# Recreating the AdventureWorks database. 
In this notebook, we perform all steps needed to 
1. clean out any previous iteration of the adventureworks database. 
2. download a zip file of the Adventure Works Database provided in parquet format. 
3. use that zip file to create tables in the `adventureworks` schema. 

Due to the limitations of the Databricks Free edition, I do not seem to have the ability to create seperate workspaces required to properly create the seperate schemas needed for a proper AdventureWorks database. For this reason, all tables have the prefix of the correct schema, e.g., what should be `adventureworks.person.emailaddress` is can be found at `workspace.adventureworks.person_emailaddress`. I will call out later in the script where this script should be modified to properly create the schema. 

This script should be run whenever a user wants to create the `adventureworks` database within a databricks system workspace, or wants to recreate/reset the tables. 

## Initial Setup
We start with importing all the libraries we are going to need for this script and ensure we are using the correct catalog. 

In [0]:
from pyspark.sql.types import StructType, StructField, IntegerType, StringType, DoubleType, DateType, FloatType
import os
import requests
import zipfile

In [0]:
%sql 
use catalog workspace

*Note*: The above cell needs to be changed depending on your catalog name. It likely is going to chage if you are able to create a catalog for `adventureworks`, you will likely also have the ability to create seperate schams, which is discussed more later. 

## Clean-up
Next we grab all schemas related to adventureworks and drop them.

In [0]:
schemas = spark.sql('''
select schema_name
from `information_schema`.`schemata` 
where schema_name like "adventureworks%"
limit 100;
''')

for schema in _sqldf.collect():
    spark.sql(f'''DROP SCHEMA IF EXISTS {schema.schema_name} CASCADE''')


## Recreating Schema and Volume
Next, we recreate the namespaces used by this script. Specifcaly, we create the `adventureworks`, set it to the default, then create a volume within that schema to store the raw data files we are going to be using. 
*Note*: This is one of the areas that you can change if are using multiple catalogs.
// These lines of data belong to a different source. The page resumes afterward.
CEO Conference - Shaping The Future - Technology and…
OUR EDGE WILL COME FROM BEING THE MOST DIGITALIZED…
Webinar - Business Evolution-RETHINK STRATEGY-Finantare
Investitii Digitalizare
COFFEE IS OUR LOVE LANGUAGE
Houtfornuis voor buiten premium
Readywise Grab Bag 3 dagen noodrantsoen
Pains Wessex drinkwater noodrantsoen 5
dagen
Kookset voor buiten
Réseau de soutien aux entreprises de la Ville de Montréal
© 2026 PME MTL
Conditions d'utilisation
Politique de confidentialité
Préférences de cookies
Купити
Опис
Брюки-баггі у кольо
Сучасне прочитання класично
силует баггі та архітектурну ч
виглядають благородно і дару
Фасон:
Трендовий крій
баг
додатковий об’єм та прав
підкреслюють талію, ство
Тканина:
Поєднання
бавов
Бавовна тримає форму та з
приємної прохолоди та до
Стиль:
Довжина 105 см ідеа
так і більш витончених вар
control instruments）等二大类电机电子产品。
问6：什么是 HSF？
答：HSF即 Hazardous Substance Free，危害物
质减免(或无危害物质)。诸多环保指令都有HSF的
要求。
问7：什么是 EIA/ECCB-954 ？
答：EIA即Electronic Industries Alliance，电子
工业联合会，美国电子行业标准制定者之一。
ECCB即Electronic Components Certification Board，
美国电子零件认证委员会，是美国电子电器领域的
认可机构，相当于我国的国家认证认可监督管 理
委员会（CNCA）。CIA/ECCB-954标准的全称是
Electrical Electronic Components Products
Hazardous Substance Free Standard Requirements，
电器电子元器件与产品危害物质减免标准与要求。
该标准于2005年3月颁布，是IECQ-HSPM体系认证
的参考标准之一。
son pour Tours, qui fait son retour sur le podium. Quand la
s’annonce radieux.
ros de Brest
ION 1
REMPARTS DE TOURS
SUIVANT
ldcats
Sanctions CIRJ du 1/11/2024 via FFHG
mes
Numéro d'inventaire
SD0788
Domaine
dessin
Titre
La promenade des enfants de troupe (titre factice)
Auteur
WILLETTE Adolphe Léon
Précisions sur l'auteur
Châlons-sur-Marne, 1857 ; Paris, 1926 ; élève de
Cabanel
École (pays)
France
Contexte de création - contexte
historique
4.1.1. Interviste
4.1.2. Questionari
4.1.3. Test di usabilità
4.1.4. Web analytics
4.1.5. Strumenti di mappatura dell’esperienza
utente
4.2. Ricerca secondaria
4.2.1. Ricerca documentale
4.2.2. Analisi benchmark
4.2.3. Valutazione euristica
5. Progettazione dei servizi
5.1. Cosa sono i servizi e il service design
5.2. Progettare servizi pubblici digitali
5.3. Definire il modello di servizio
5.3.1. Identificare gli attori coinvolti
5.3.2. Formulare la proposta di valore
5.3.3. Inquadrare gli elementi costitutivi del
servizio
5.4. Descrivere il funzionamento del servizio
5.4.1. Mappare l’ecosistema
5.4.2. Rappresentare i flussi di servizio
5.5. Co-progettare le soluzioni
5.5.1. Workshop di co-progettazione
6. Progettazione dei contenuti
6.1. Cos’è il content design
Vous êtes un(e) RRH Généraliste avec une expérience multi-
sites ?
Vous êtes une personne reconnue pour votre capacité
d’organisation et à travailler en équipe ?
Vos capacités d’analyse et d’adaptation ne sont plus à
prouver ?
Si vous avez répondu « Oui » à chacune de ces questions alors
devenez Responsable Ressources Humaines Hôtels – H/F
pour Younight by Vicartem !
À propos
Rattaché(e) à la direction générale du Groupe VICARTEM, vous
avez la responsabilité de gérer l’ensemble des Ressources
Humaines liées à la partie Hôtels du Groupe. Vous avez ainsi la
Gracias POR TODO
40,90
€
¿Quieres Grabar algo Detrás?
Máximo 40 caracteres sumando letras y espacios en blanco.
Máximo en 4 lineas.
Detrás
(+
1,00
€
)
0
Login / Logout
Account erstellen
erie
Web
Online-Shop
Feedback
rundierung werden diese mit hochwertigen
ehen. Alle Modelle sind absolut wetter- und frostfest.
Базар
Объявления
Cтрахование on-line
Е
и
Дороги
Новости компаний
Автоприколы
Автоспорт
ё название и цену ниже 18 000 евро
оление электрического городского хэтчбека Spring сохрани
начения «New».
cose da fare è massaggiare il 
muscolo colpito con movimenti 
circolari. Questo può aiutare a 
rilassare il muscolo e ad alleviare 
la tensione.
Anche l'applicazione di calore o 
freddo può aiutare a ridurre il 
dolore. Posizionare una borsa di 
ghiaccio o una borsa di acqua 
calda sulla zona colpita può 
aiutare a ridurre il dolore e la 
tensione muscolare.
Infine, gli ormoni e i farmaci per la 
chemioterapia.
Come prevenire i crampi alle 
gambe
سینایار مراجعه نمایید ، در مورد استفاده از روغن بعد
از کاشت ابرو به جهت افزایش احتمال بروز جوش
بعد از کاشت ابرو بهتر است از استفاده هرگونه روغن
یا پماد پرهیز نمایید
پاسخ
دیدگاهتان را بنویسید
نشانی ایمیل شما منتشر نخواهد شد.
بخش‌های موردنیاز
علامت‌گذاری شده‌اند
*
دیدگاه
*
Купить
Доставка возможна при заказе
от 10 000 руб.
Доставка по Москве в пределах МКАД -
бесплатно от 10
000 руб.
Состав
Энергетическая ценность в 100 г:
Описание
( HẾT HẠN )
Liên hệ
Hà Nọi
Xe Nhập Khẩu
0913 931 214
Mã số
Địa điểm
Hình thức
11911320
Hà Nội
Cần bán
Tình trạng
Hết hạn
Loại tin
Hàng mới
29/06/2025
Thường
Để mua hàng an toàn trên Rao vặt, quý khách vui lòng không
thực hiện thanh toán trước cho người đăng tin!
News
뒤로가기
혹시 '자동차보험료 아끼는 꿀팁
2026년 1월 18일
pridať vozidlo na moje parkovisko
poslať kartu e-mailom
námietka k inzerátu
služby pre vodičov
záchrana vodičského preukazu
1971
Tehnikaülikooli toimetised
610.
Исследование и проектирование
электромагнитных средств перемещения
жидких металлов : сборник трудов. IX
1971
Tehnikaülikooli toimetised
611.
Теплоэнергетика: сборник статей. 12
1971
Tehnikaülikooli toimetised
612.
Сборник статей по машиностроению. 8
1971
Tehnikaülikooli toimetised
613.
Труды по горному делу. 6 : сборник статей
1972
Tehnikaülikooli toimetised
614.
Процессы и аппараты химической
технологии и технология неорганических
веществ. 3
If you can create a `adventureworks` catalog, you would be able to create seperate schemas for each schema as defined by the original AdventureWorks sample database. This script would change, depending on that ability. 

In [0]:

%sql
CREATE SCHEMA adventureworks;
USE SCHEMA adventureworks;
CREATE VOLUME adventureworks.raw_data;

Next, we set a handful of variables we will be using to store files. 
*Note*: If you have the ability to create seperate catalogs, make sure you change your paths here as well.  

In [0]:
schema = 'adventureworks'
volume = 'raw_data'
url = 'https://github.com/olafusimichael/AdventureWorksParquet/archive/main.zip'
workspace_dir = f'/Volumes/workspace/{schema}/raw_data'
# parquet_dir = f'{workspace_dir}'
zip_path = f'{workspace_dir}/main.zip'
# dbutils.fs.mkdirs(parquet_dir)


At this point, we download the zip file, as provided by [Michael Olafusi (olafusimichael)](https://github.com/olafusimichael/AdventureWorksParquet) and save all data to our newly created volume.

In [0]:
with open(f'{workspace_dir}/main.zip', 'wb') as f:
    f.write(requests.get(url).content)
with zipfile.ZipFile(f'{workspace_dir}/main.zip', 'r') as zip_ref:
    zip_ref.extractall(workspace_dir)

## Table Creation
This is the meat and potatoes of this script. With everything else done, we loop through all parquete files, and create a table out of the data within. 

In [0]:
parquet_dir = f'{workspace_dir}/AdventureWorksParquet-main'
for file in dbutils.fs.ls(parquet_dir):
    if file.name.endswith('.parquet'):
        table_name = file.name.replace('.parquet', '').replace(".", "_")
        df = spark.read.parquet(file.path)
        df.write.mode('overwrite').saveAsTable(f'{schema}.{table_name}')

Once completed, you should be able to see all the tables in the `adventureworks` schema of your workspace.